The other prominent argument among motoring enthusiasts, and the one we hear most on CarAdvice, is simple: people like driving, and no computer is ever getting their hands on my sports car.

Richard Fairchild, director of autonomous mobility programs at Aurrigo, argues self-driving cars will do good things for petrol heads.

“I’ll tell you my personal point of view. I drive a 500-mile round trip every single week – it’s 200 miles there and 200 miles back, and then 100 miles of driving in between – without fail, every week,” Fairchild told CarAdvice at the International Driverless Vehicle Summit in Adelaide.

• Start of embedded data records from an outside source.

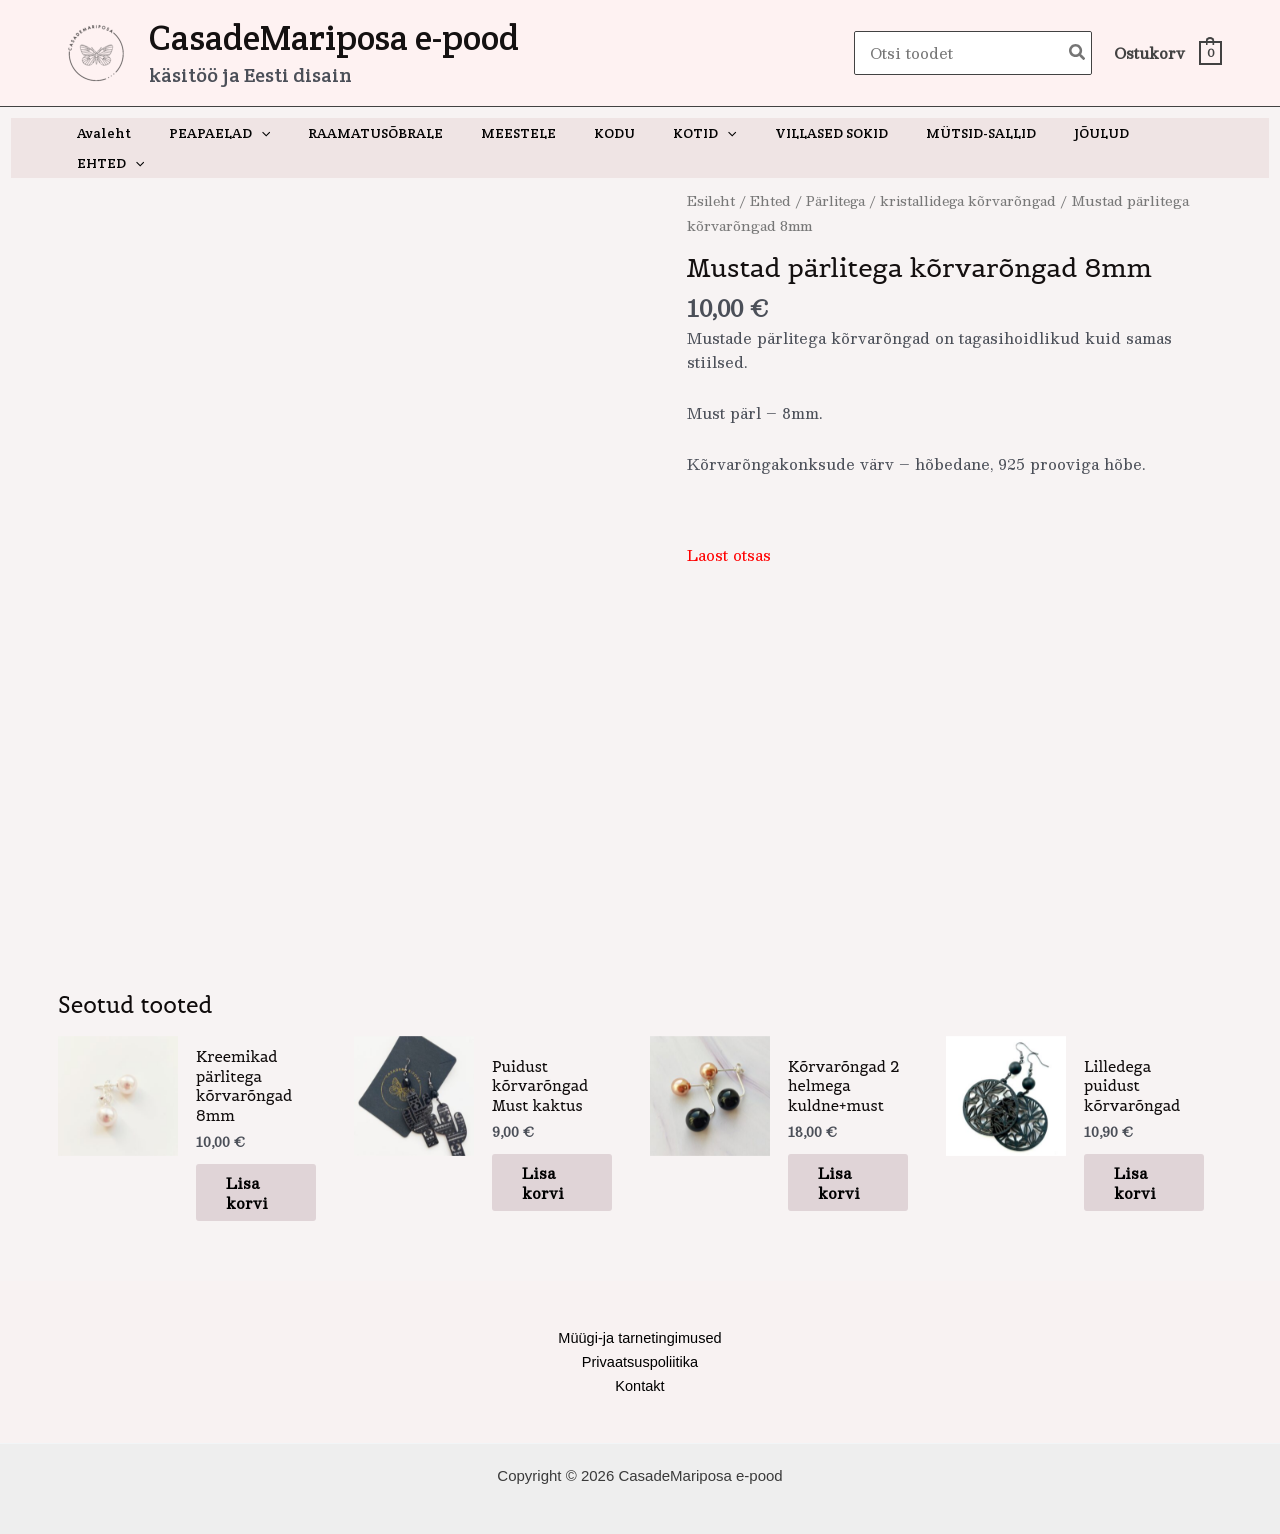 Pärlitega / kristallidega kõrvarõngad (938, 170)
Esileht (712, 170)
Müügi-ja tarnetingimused (640, 1305)
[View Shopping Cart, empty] (1167, 53)
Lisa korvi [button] (255, 1159)
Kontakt (640, 1354)
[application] (280, 133)
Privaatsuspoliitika (640, 1329)
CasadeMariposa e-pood (334, 37)
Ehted (773, 170)
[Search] (1078, 53) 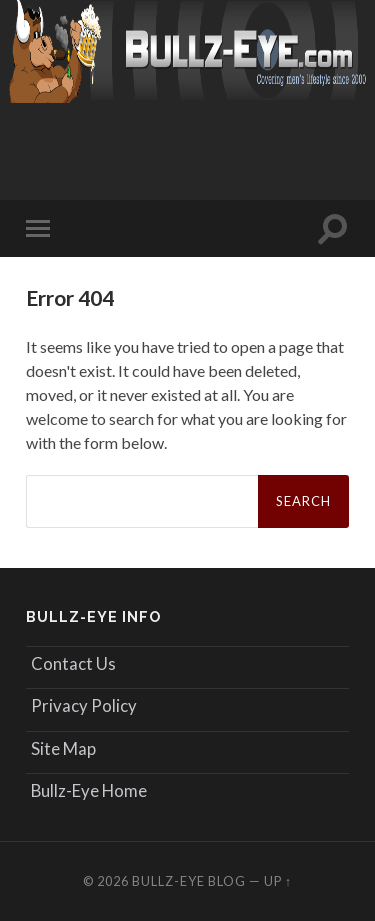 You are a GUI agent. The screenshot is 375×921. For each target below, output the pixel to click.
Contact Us (73, 663)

“And if I could have an autonomous vehicle take me from my house to my workplace in that 200 miles – that’s nearly a four-hour journey in bad traffic – then that would be fantastic. Currently, I own a big, diesel car because it’s efficient and it’s comfortable.”

 “Driving on a motorway – it doesn’t matter if you’re in Australia, if you’re in New York or wherever, or if you’re driving in the roads of the UK – it is dull.”

If a self-driving car could deal with the boring stuff, and you didn’t have to think practically when buying a car, how would the conversation change?

“My big thing is ‘you take me to work so I don’t have to drive, and I’m going to sell my car and buy a Porsche, or a Ferrari… well, maybe a Porsche,” Fairchild said, smiling. “Probably a 15-year-old one at that.”